How does cross-border electricity trade impact geopolitical relationships?
Cross-border electricity trade creates dependencies where importing countries rely on exporters for stability during peak demand. Control over export infrastructure thus becomes a lever of influence that can manifest subtly through market conditions such as pricing signals or maintenance schedules rather than overt coercion. Private owners situated at the intersection of state and private capital may align business decisions with geopolitical interests. This blurs accountability since regulators operate within borders but electricity flows do not, making international grid ownership a critical factor in geopolitical alignment.
Why do oligarchs and large investors favor investing in transmission infrastructure like supergrids?

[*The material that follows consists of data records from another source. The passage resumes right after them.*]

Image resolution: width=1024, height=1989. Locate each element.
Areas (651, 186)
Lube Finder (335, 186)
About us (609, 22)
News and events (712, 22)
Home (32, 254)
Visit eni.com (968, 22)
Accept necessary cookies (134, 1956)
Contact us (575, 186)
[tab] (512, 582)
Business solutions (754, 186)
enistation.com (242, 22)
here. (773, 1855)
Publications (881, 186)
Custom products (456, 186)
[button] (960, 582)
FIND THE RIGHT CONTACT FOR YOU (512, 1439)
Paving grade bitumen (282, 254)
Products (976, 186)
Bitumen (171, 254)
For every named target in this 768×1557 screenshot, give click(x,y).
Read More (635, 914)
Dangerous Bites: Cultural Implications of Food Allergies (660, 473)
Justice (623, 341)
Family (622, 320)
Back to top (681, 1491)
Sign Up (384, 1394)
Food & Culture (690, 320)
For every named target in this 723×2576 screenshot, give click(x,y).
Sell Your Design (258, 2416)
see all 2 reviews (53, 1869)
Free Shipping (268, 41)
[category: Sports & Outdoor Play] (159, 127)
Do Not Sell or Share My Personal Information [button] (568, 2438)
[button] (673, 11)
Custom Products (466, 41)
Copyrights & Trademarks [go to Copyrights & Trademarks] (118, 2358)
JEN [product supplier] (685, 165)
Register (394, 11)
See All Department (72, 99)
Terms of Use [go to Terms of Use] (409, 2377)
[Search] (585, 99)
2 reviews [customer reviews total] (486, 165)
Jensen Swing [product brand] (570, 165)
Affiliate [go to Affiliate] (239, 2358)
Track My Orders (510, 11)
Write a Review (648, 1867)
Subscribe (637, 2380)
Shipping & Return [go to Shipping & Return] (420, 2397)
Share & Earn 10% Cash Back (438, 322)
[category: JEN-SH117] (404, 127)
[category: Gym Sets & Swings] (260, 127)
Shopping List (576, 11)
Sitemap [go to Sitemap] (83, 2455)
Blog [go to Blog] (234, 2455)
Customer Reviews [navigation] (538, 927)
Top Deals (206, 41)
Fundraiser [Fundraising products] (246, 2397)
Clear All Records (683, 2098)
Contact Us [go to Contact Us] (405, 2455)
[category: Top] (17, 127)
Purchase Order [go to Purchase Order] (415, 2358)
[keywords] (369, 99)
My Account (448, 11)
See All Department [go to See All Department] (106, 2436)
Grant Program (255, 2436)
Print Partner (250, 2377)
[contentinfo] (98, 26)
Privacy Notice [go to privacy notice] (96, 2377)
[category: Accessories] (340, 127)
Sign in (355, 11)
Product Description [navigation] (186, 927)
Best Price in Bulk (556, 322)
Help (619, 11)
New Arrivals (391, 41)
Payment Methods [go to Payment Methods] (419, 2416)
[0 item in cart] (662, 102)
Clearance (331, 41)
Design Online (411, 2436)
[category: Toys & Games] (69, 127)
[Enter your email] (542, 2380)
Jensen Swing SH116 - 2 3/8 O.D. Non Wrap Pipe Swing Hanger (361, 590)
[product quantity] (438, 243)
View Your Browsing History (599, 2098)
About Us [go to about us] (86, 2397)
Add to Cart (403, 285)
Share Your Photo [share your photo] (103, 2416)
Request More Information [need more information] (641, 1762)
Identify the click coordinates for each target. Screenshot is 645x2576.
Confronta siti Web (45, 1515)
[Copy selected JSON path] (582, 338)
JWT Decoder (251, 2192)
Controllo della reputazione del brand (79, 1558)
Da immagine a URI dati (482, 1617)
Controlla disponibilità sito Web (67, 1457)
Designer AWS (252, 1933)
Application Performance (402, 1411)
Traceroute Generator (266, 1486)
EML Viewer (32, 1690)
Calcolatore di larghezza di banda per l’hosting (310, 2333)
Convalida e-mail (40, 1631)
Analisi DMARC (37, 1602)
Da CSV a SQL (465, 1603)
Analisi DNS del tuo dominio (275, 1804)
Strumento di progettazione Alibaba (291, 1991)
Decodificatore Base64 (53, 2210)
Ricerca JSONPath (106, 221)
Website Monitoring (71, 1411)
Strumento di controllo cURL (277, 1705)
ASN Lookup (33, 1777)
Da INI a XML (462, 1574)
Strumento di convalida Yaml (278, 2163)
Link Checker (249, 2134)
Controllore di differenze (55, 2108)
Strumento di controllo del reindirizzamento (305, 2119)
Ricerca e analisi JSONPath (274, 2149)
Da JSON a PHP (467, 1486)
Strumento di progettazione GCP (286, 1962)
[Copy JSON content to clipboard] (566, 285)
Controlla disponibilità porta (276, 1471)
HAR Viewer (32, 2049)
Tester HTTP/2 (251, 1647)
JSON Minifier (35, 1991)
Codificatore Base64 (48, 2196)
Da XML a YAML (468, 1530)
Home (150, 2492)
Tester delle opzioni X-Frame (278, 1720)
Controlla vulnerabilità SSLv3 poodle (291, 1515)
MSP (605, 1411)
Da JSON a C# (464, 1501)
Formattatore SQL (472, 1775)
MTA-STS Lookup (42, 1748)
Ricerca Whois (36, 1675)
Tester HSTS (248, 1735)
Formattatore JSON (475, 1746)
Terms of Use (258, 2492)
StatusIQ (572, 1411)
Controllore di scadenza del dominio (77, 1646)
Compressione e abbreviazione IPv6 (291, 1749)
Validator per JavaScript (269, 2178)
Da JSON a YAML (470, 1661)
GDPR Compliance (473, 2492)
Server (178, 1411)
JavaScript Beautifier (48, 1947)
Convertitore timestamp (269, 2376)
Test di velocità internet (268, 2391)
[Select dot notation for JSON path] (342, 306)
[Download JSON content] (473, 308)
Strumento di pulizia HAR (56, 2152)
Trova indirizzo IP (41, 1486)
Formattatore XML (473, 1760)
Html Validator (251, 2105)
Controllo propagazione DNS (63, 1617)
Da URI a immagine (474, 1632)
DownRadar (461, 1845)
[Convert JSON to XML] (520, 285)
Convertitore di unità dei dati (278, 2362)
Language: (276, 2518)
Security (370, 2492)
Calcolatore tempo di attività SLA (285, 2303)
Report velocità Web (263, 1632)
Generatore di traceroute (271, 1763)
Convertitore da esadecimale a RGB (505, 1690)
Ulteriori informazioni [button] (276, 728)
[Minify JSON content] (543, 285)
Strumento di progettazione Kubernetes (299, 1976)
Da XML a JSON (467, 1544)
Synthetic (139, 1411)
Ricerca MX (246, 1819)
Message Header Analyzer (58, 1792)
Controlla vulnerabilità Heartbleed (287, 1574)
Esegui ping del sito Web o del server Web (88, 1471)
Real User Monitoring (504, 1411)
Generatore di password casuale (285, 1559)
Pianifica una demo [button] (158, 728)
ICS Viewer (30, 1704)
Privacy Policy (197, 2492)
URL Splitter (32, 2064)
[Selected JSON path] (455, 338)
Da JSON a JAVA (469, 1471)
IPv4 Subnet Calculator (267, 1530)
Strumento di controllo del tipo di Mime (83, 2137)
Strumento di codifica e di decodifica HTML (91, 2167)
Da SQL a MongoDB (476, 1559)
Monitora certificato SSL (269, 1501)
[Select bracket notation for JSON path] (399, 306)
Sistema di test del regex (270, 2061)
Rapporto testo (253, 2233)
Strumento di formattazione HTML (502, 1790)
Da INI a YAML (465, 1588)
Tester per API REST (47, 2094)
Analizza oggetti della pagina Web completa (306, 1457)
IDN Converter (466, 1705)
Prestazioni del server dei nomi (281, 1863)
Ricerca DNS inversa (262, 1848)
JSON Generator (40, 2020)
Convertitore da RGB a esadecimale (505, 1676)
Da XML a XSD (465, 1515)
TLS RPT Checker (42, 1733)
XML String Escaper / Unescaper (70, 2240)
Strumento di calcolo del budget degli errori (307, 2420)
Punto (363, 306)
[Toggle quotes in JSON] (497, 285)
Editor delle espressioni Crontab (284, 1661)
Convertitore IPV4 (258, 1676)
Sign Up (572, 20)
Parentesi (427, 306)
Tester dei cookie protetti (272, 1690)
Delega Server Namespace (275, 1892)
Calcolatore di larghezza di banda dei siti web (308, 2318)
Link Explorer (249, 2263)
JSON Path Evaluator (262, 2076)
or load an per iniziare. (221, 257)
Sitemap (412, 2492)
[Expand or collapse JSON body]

Transmission infrastructure offers unique investment qualities attractive to oligarchs and large capital holders: it is a natural bottleneck creating leverage; it represents long-duration assets with multi-decade lifespans; it is heavily regulated allowing returns to be stabilized or socialized via policy; and it operates quietly away from public scrutiny focused more on generation than transmission ownership. These factors create opportunities for concentrated capital to secure early control through lobbying and legal expertise to benefit from guaranteed returns while shaping market dynamics over the long term.